Required work:
The expected response is the complete listing below, restated exactly, with its pictures omitted.

Data for the task:
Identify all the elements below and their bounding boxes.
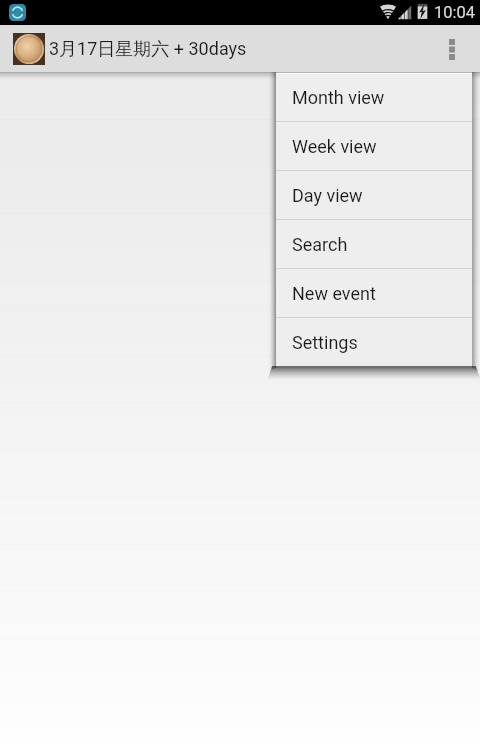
button[interactable]: Day view bbox=[276, 171, 472, 219]
button[interactable]: Settings bbox=[276, 318, 472, 366]
staticText: New event bbox=[292, 283, 376, 304]
button[interactable]: Month view bbox=[276, 74, 472, 121]
button[interactable]: New event bbox=[276, 269, 472, 317]
staticText: Day view bbox=[292, 185, 363, 206]
button[interactable]: Search bbox=[276, 220, 472, 268]
button[interactable]: Week view bbox=[276, 122, 472, 170]
button[interactable]: More options bbox=[424, 25, 480, 73]
staticText: Settings bbox=[292, 332, 358, 353]
staticText: Month view bbox=[292, 87, 385, 108]
staticText: Search bbox=[292, 234, 348, 255]
button[interactable]: 3月17日星期六 + 30days bbox=[0, 25, 257, 73]
staticText: Week view bbox=[292, 136, 377, 157]
staticText: 10:04 bbox=[434, 3, 476, 22]
staticText: 3月17日星期六 + 30days bbox=[49, 38, 247, 61]
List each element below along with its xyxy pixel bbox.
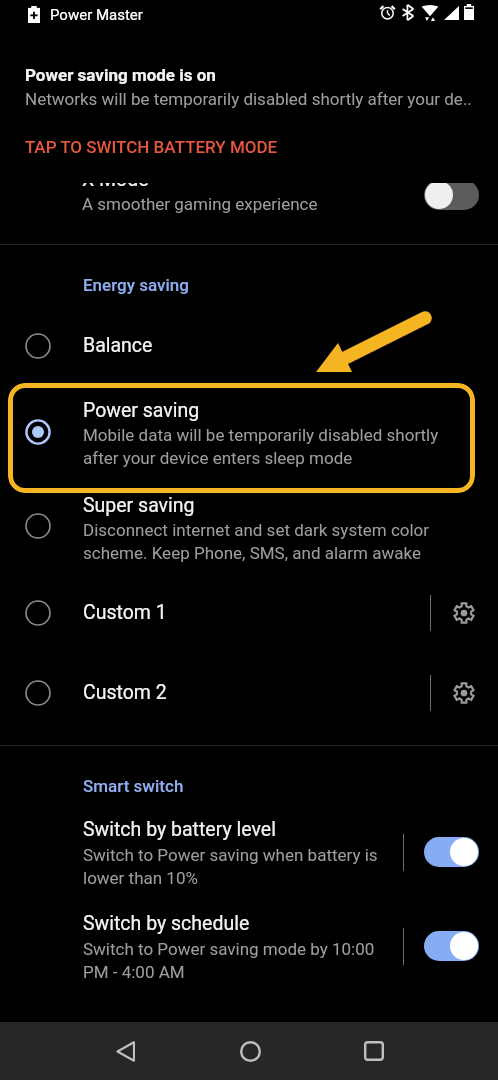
staticText: Custom 2 [83, 681, 167, 704]
button[interactable]: Back [92, 1022, 158, 1080]
staticText: Switch to Power saving mode by 10:00 PM … [83, 939, 375, 982]
button[interactable]: Custom 1 [0, 589, 498, 637]
staticText: Disconnect internet and set dark system … [83, 520, 430, 563]
staticText: Switch by schedule [83, 912, 250, 935]
button[interactable]: TAP TO SWITCH BATTERY MODE [18, 132, 285, 162]
button[interactable]: Toggle on [424, 931, 479, 961]
staticText: Switch to Power saving when battery is l… [83, 845, 378, 888]
button[interactable]: Super saving [0, 494, 498, 566]
staticText: Networks will be temporarily disabled sh… [25, 89, 472, 109]
button[interactable]: Settings [441, 589, 487, 637]
staticText: Power saving mode is on [25, 65, 216, 85]
button[interactable]: Power saving [8, 383, 475, 493]
staticText: Balance [83, 334, 153, 357]
staticText: Energy saving [83, 275, 189, 295]
button[interactable]: Settings [441, 669, 487, 717]
button[interactable]: Toggle off [424, 183, 479, 210]
staticText: X Mode [82, 183, 149, 191]
staticText: A smoother gaming experience [82, 194, 318, 214]
staticText: Switch by battery level [83, 818, 276, 841]
button[interactable]: Switch by schedule [0, 912, 498, 988]
staticText: Smart switch [83, 776, 184, 796]
button[interactable]: X Mode [0, 183, 498, 244]
button[interactable]: Home [217, 1022, 283, 1080]
staticText: Mobile data will be temporarily disabled… [83, 425, 439, 468]
button[interactable]: Switch by battery level [0, 818, 498, 894]
button[interactable]: Recents [341, 1022, 407, 1080]
button[interactable]: Toggle on [424, 837, 479, 867]
staticText: Custom 1 [83, 601, 167, 624]
staticText: Power saving [83, 399, 200, 422]
staticText: Super saving [83, 494, 195, 517]
button[interactable]: Custom 2 [0, 669, 498, 717]
button[interactable]: Balance [0, 322, 498, 370]
staticText: TAP TO SWITCH BATTERY MODE [25, 137, 278, 157]
staticText: Power Master [50, 6, 143, 24]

Exercise answer:
Identify all the elements below and their bounding boxes.
button[interactable]: Day view bbox=[276, 171, 472, 219]
button[interactable]: Settings bbox=[276, 318, 472, 366]
staticText: New event bbox=[292, 283, 376, 304]
button[interactable]: Month view bbox=[276, 74, 472, 121]
button[interactable]: New event bbox=[276, 269, 472, 317]
staticText: Day view bbox=[292, 185, 363, 206]
button[interactable]: Search bbox=[276, 220, 472, 268]
button[interactable]: Week view bbox=[276, 122, 472, 170]
button[interactable]: More options bbox=[424, 25, 480, 73]
staticText: Settings bbox=[292, 332, 358, 353]
staticText: Month view bbox=[292, 87, 385, 108]
staticText: Search bbox=[292, 234, 348, 255]
button[interactable]: 3月17日星期六 + 30days bbox=[0, 25, 257, 73]
staticText: Week view bbox=[292, 136, 377, 157]
staticText: 10:04 bbox=[434, 3, 476, 22]
staticText: 3月17日星期六 + 30days bbox=[49, 38, 247, 61]
List each element below along with its xyxy pixel bbox.
staticText: Custom 2 [83, 681, 167, 704]
button[interactable]: Back [92, 1022, 158, 1080]
staticText: Switch to Power saving mode by 10:00 PM … [83, 939, 375, 982]
button[interactable]: Custom 1 [0, 589, 498, 637]
staticText: Disconnect internet and set dark system … [83, 520, 430, 563]
staticText: Switch by schedule [83, 912, 250, 935]
button[interactable]: TAP TO SWITCH BATTERY MODE [18, 132, 285, 162]
button[interactable]: Toggle on [424, 931, 479, 961]
staticText: Switch to Power saving when battery is l… [83, 845, 378, 888]
button[interactable]: Super saving [0, 494, 498, 566]
staticText: Networks will be temporarily disabled sh… [25, 89, 472, 109]
button[interactable]: Settings [441, 589, 487, 637]
staticText: Power saving mode is on [25, 65, 216, 85]
button[interactable]: Power saving [8, 383, 475, 493]
staticText: Balance [83, 334, 153, 357]
staticText: Energy saving [83, 275, 189, 295]
button[interactable]: Settings [441, 669, 487, 717]
button[interactable]: Toggle off [424, 183, 479, 210]
staticText: X Mode [82, 183, 149, 191]
staticText: A smoother gaming experience [82, 194, 318, 214]
staticText: Switch by battery level [83, 818, 276, 841]
button[interactable]: Switch by schedule [0, 912, 498, 988]
staticText: Smart switch [83, 776, 184, 796]
button[interactable]: X Mode [0, 183, 498, 244]
button[interactable]: Home [217, 1022, 283, 1080]
staticText: Mobile data will be temporarily disabled… [83, 425, 439, 468]
button[interactable]: Switch by battery level [0, 818, 498, 894]
button[interactable]: Recents [341, 1022, 407, 1080]
button[interactable]: Toggle on [424, 837, 479, 867]
staticText: Custom 1 [83, 601, 167, 624]
staticText: Power saving [83, 399, 200, 422]
staticText: Super saving [83, 494, 195, 517]
button[interactable]: Custom 2 [0, 669, 498, 717]
button[interactable]: Balance [0, 322, 498, 370]
staticText: TAP TO SWITCH BATTERY MODE [25, 137, 278, 157]
staticText: Power Master [50, 6, 143, 24]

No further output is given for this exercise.